What is being asked:
Using the data below, copy each line that includes the word "melibatkan".

Data to use:
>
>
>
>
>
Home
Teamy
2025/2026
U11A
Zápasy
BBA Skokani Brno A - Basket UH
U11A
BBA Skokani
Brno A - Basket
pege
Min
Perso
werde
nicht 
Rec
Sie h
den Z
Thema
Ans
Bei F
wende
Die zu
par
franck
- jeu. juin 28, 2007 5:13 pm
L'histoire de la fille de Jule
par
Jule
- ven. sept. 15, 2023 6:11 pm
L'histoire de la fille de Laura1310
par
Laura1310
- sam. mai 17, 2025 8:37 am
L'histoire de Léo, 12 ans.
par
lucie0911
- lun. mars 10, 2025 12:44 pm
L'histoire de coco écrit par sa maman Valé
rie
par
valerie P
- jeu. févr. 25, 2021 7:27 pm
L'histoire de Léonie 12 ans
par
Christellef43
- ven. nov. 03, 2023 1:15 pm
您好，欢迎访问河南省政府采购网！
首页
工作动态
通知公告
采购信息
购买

...

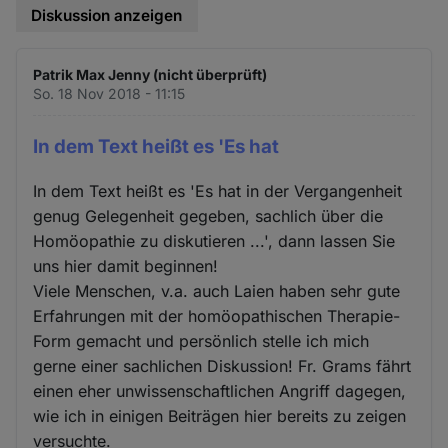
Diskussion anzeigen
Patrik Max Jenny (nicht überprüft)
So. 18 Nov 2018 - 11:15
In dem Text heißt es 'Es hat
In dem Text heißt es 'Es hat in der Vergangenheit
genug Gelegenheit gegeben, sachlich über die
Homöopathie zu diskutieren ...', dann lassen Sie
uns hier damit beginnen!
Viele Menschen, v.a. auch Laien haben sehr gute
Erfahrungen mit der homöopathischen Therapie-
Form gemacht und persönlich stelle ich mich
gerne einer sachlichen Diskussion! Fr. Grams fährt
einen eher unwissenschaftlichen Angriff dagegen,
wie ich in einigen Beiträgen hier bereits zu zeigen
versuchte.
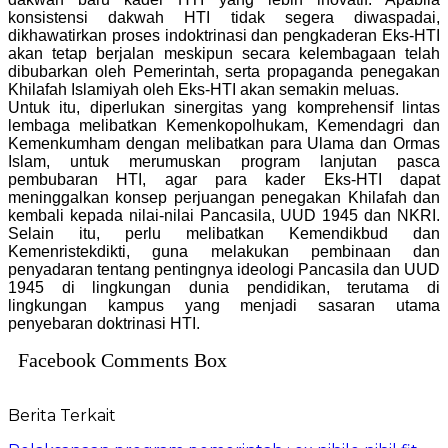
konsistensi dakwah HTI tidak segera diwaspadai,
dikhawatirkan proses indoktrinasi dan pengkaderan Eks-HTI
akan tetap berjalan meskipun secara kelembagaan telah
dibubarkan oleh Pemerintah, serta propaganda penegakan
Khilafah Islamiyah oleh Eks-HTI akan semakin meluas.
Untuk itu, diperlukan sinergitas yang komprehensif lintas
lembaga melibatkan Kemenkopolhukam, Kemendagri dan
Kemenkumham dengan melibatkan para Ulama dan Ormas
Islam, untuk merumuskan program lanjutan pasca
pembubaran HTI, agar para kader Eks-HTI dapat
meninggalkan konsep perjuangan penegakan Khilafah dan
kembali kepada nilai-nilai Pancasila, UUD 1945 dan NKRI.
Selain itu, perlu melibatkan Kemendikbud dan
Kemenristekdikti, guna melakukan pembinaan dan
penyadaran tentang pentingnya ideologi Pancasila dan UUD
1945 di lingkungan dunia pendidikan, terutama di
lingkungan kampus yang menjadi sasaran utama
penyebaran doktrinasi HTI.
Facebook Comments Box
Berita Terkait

---

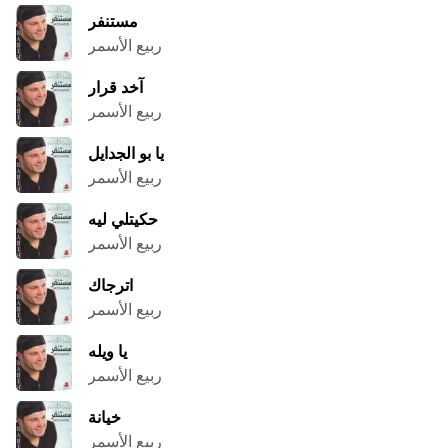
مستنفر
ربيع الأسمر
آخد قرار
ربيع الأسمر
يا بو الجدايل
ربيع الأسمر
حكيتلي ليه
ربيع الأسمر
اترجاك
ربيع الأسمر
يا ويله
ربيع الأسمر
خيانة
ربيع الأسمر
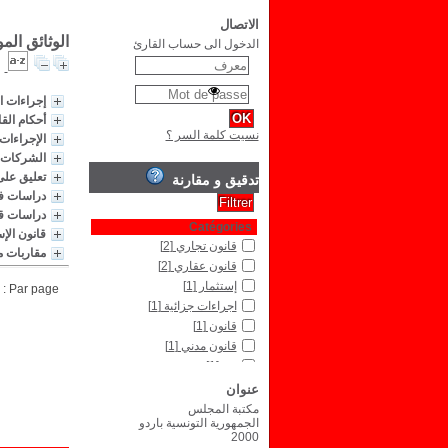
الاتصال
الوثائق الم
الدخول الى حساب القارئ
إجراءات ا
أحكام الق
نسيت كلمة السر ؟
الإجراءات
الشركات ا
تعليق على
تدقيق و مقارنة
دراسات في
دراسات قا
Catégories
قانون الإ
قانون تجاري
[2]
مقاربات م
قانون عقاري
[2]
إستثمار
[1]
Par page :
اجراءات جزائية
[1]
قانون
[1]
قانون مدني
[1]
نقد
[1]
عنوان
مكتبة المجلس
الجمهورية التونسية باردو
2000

Completed exercise:
lembaga melibatkan Kemenkopolhukam, Kemendagri dan
Kemenkumham dengan melibatkan para Ulama dan Ormas
Selain itu, perlu melibatkan Kemendikbud dan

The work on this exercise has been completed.